When you ask ChatGPT straightfoward math questions it usually solves them by generating and running a Python script which performs the actual calculation on its behalf. That's a reasonable workaround on paper since LLMs are better at doing codegen than math, but the heuristics which trigger that path are brittle so if your query is more complicated it can regress to making the LLM itself try to solve it, with predictably poor results. You can tell when the Python solver is used because there will be a button next to the response which shows you the code it ran.
Wolfram Alpha:
Q: (706458021-342622146)*988457934
A: 359,636,457,317,582,250
ChatGPT:
Q: What is the solution to (706458021-342622146)*988457934
A: The solution to (706458021 - 342622146) x 988457934 is 359,636,457,317,582,250 [Python button]
ChatGPT:
Q: Write a press release announcing a momentous scientific discovery: the solution to (706458021-342622146)*988457934
A: [...] The equation, which involves the subtraction of two large integers followed by multiplication with another large integer, has been resolved to yield a precise result of 359,462,296,091,341,640. The computation was executed with utmost precision, demonstrating the profound capabilities of modern mathematical techniques and computational power. [...] [no Python button]
This is neat, but most people are going to miss "GPT-3 (babbage-002)". Using a rudimentary, outdated model seems disingenuous when making any kind of point about AI.
Yeah I would say it actually makes the contrary point. That pre hype version of the GPT is poor and if you have to use this one to prove a point it probably means there is a huge jump between GPT3 and GPT4. So to me it proves the contrary.
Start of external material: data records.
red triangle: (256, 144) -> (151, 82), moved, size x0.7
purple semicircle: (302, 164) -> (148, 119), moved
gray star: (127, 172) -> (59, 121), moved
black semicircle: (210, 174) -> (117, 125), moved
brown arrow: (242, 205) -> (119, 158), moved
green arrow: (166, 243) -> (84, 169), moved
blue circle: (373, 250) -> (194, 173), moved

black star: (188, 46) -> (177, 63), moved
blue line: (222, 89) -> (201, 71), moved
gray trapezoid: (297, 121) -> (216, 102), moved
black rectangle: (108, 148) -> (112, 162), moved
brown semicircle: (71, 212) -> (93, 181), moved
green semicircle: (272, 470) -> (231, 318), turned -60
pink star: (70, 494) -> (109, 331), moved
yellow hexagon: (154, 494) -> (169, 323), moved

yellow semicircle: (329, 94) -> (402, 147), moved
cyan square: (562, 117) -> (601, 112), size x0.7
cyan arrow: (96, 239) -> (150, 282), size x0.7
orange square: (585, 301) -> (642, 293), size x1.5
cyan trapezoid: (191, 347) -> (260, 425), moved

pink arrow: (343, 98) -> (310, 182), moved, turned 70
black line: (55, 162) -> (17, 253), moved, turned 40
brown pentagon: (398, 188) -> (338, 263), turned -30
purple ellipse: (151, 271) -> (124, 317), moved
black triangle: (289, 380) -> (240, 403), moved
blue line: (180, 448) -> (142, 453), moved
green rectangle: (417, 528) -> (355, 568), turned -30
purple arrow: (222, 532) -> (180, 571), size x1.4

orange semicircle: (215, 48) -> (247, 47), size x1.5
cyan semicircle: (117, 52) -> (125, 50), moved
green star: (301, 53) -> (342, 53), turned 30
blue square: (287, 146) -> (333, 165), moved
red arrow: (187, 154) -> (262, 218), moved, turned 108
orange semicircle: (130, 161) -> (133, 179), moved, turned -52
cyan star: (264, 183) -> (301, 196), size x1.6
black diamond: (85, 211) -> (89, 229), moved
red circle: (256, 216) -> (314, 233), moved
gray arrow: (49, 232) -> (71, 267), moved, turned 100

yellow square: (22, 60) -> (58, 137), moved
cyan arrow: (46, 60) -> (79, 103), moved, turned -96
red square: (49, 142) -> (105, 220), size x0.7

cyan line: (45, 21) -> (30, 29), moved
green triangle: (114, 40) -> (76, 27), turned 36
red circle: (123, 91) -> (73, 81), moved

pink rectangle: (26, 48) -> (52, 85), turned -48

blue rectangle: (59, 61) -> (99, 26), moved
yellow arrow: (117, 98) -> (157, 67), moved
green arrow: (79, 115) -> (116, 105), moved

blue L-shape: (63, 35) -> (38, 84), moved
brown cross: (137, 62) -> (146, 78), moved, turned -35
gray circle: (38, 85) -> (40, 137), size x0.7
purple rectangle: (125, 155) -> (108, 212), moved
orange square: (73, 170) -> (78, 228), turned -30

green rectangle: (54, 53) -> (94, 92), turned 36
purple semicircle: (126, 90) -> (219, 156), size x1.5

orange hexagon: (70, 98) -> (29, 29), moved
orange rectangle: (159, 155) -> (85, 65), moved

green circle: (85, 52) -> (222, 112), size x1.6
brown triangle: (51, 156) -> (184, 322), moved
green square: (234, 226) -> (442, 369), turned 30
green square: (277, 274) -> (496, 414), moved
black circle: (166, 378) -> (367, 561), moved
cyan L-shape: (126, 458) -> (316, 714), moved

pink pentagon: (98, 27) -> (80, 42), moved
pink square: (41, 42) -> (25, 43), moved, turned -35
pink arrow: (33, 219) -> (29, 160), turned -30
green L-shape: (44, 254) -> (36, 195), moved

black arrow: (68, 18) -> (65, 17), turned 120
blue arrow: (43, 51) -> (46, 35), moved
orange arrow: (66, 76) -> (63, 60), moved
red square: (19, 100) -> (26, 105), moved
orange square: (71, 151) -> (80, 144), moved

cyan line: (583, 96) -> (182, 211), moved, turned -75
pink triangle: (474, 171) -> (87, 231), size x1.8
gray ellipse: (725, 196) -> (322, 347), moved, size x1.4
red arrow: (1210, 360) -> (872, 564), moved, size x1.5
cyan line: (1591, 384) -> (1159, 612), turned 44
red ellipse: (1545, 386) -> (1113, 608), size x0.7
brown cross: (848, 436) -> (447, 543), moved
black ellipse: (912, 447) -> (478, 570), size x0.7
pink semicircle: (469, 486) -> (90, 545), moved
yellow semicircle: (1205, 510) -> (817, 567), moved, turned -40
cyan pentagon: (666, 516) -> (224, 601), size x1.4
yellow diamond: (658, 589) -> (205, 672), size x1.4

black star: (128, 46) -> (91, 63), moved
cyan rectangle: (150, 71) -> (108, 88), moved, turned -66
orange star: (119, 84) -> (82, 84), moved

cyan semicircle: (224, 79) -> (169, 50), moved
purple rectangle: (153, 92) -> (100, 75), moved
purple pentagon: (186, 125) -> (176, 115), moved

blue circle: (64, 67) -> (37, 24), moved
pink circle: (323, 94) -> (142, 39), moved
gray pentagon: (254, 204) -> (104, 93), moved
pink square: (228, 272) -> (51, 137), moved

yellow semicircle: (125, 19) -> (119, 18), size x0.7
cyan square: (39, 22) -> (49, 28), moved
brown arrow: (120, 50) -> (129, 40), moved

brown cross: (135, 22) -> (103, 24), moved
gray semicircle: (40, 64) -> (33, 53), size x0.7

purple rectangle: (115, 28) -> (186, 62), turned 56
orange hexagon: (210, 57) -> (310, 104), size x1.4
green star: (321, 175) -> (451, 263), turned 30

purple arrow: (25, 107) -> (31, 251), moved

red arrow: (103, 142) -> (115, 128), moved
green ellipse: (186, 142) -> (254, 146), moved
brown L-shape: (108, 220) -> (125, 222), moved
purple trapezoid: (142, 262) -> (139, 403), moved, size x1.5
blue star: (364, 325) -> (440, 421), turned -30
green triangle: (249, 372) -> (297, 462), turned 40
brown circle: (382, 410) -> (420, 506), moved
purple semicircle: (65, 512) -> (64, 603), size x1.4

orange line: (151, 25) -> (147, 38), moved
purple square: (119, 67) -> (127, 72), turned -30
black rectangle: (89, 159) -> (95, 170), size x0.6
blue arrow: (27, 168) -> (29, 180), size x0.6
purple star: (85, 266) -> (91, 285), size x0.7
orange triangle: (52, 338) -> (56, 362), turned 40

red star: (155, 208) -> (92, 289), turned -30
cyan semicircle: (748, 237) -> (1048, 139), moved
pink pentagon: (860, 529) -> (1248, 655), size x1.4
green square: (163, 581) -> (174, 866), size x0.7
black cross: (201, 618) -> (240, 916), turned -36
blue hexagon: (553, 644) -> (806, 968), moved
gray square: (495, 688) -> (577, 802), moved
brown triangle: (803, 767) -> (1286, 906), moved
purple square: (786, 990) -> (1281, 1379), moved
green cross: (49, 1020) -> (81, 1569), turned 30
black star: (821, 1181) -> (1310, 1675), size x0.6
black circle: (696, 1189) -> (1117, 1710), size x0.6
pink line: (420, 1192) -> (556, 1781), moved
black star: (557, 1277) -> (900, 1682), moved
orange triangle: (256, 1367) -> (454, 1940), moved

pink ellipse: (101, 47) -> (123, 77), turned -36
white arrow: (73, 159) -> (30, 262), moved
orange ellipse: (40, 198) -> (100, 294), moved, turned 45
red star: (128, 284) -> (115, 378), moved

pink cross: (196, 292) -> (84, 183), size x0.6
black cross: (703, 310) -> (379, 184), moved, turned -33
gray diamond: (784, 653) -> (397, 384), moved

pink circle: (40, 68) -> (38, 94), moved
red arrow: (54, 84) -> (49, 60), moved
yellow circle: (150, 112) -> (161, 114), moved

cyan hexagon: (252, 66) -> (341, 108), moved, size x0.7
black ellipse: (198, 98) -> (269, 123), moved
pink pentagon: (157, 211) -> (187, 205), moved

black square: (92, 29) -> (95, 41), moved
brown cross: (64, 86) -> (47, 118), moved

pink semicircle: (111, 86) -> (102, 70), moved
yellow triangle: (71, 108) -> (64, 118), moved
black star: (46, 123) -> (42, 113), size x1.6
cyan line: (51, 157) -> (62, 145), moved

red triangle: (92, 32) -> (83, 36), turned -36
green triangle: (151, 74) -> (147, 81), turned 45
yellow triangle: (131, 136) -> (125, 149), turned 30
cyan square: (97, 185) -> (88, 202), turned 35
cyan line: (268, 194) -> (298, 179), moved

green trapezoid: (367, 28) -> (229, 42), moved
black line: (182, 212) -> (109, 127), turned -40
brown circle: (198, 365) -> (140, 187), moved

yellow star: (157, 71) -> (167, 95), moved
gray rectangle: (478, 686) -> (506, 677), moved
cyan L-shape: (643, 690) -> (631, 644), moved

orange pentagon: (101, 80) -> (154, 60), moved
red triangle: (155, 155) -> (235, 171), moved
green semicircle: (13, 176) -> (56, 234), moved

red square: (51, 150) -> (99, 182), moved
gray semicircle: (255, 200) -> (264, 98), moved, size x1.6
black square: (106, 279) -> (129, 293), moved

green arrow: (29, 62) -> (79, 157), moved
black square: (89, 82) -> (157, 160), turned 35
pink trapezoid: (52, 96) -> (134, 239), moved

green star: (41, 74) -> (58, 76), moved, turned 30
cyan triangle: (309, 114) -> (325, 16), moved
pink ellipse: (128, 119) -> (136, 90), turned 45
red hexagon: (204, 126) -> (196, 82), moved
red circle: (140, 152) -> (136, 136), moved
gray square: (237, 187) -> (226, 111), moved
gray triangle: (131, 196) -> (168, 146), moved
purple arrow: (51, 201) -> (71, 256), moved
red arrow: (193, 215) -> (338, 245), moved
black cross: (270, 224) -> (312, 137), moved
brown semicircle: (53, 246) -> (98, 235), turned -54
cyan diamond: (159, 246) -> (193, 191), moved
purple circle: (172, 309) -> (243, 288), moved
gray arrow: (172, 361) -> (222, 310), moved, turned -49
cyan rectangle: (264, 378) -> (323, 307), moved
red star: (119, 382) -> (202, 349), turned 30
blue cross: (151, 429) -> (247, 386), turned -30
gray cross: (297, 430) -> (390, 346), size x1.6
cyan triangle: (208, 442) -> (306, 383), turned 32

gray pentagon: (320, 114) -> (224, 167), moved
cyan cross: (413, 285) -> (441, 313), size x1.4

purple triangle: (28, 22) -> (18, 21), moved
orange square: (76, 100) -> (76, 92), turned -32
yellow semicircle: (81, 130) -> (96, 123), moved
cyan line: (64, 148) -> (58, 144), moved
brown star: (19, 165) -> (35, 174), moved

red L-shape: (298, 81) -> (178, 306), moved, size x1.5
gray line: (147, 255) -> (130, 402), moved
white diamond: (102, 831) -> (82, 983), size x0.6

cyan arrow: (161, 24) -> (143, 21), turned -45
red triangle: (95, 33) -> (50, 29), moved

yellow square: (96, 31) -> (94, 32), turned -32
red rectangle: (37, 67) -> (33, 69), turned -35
And anybody going for that or believing it doesn't actually understand the performance of GPT4 or better if they are thinking that this is post hype LLM output.
Well, what if it just got better at covering up human-presentable cases?
See this comment [0] on this very post, showing how it makes quite problematic mistakes on larger numbers still.
It's still improvement, but only in the way of imitation. It shows that while clever within their constraints, these models still don't have the capabilities to truly perform computation or "thought". Chain of thought can help, but you there are some things you cannot split into atomic tasks; if the very world model isn't that stellar, no amount of elucidation will compensate for the inaccurate representations within. (i.e. "How would person X react to Y?" If your theory of mind is poor, no amount of further subtasks will help you give a better prediction.)
For larger numbers it just needs to execute code. Most people also can't calculate such numbers in their head.
It shouldn't have to be able to do things it knows how to use code for. E.g. dumb thing slike how many Rs in a strawberry. It doesn't even see characters, so even if it was somehow possible, it couldn't count for sure.
It is like asking someone who only has ever seen hieroglyphs how many Rs are in a character by character version of strawberry.
Still, let's not anthropomorphize computational processes. It is a function approximate, which we'd expect to pick up on simple patterns like intersections or base10 arithmetic. When we see its predictions diverge from truth, that shouldn't be disregarded with a "just so" story, this is a sign we're pushing the architecture to its limits.
Not really; there is some asymmetry. One could at least hope (as many seemingly have) that natural language systems like LLMs could also cope with formal reasoning and calculation, but you’d be an idiot to think it goes the other way.
Seriously though, this is wonderful satire. I asked 88x10 and it returned an HTML meta tag.